Look through the entries below and show every line containing the word "questo".

*** Opening of INPUT DATA ***

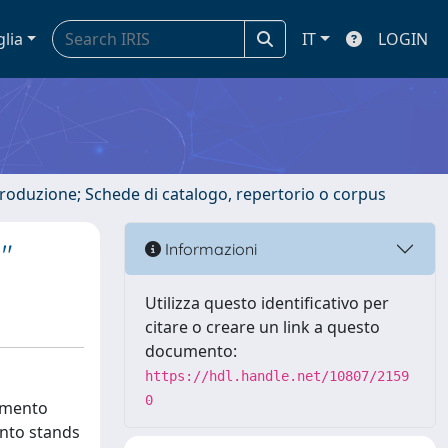
glia
IT
LOGIN
ntroduzione; Schede di catalogo, repertorio o corpus
1"
Informazioni
Utilizza questo identificativo per
citare o creare un link a questo
documento:
https://hdl.handle.net/10807/2159
0
gimento
ento stands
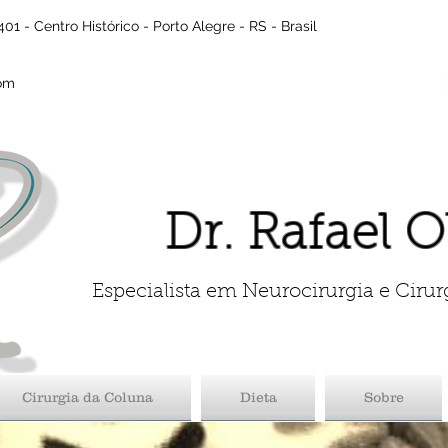
01 - Centro Histórico - Porto Alegre - RS - Brasil
com
Dr. Rafael O
Especialista em Neurocirurgia e Cirur
Cirurgia da Coluna
Dieta
Sobre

*** Close of INPUT DATA ***

EXPECTED OUTPUT:
Utilizza questo identificativo per
citare o creare un link a questo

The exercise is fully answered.